> _About this exercise_: Starting at the line that holds "Kontakt (438, 223)", transcribe every line to the end of the data exactly; include no other lines.

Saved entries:
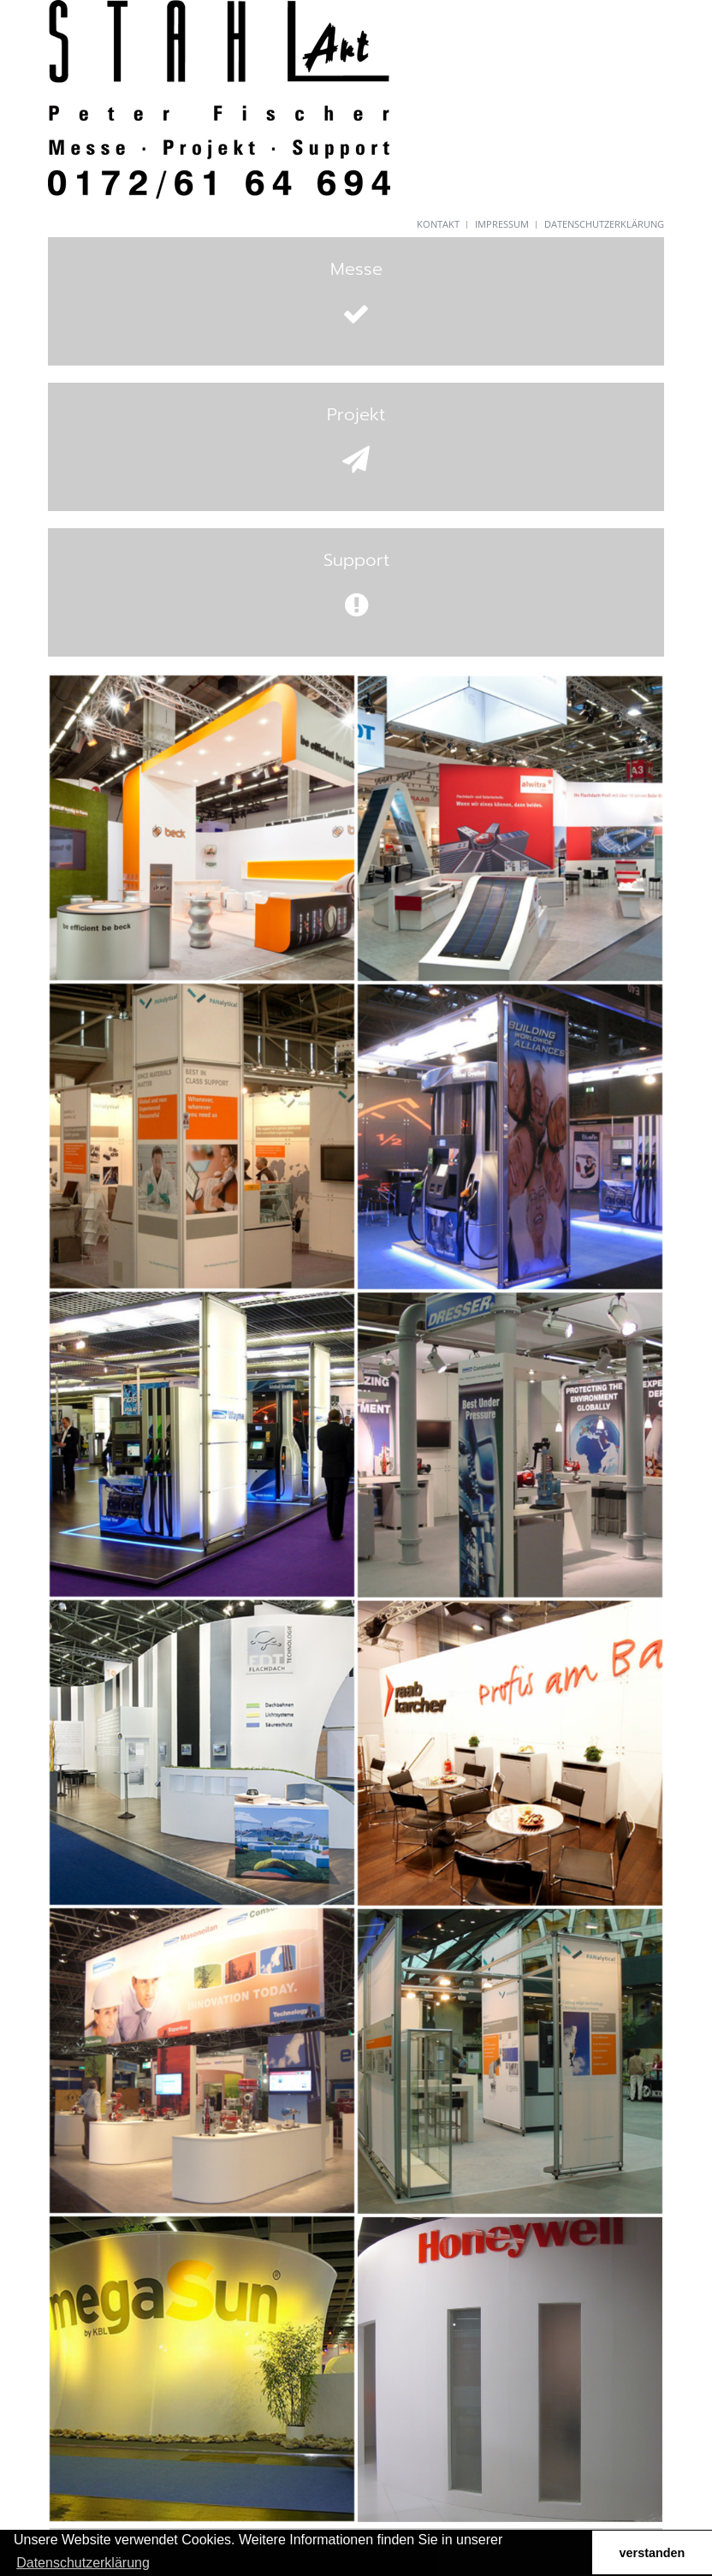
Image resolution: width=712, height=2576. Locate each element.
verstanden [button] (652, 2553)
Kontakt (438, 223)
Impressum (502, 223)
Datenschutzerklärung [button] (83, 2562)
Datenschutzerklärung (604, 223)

> _Task result_:
Kontakt (438, 223)
Impressum (502, 223)
Datenschutzerklärung [button] (83, 2562)
Datenschutzerklärung (604, 223)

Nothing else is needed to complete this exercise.